Task prompt = Write out each record in full and exactly as given. Skip any pictures.
Exercise input START
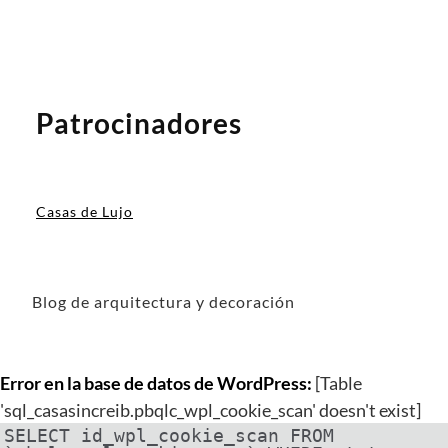
Patrocinadores
Casas de Lujo
Blog de arquitectura y decoración
Error en la base de datos de WordPress:
[Table
'sql_casasincreib.pbqlc_wpl_cookie_scan' doesn't exist]
SELECT id_wpl_cookie_scan FROM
Exercise input END
Output of the exercise =
Patrocinadores
Casas de Lujo
Blog de arquitectura y decoración
Error en la base de datos de WordPress:
[Table
'sql_casasincreib.pbqlc_wpl_cookie_scan' doesn't exist]
SELECT id_wpl_cookie_scan FROM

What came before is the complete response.